Objectives: To investigate whether patients with chronic hepatitis C virus (HCV) infection without evidence of cirrhosis have an increased risk of diabetes mellitus (DM) and to evaluate possible risk factors for diabetes in this group.
Patients and methods: We conducted a case-control study of 45 consecutive eligible patients with HCV infection and no clinical, scintigraphic, or histological evidence of cirrhosis, and a control group of 90 subjects without liver disease matched by age, sex, and body mass index and similar in their origin distribution. Eighty-eight patients with chronic hepatitis B virus (HBV) infection with no evidence of cirrhosis were also evaluated. The diagnosis of diabetes was based on the 1997 American Diabetes Association criteria.

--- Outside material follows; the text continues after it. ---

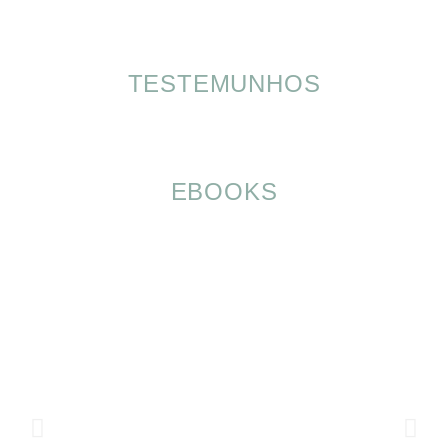
TESTEMUNHOS
EBOOKS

Results: Fifteen patients (33%) with HCV infection were found to have type 2 diabetes compared with 5.6% in the control group without liver disease (P < .001) and 12% in the group with HBV infection (P = .004). Comparison of the patients with and without diabetes revealed that positive family history of diabetes, HCV 1b genotype, and a more severe liver histology were significantly associated with DM.
Conclusions: Patients with chronic HCV infection have an increased prevalence of type 2 diabetes, and this prevalence is independent of cirrhosis. The pathogenesis is intriguing, appears to be unique to HCV, and requires further study.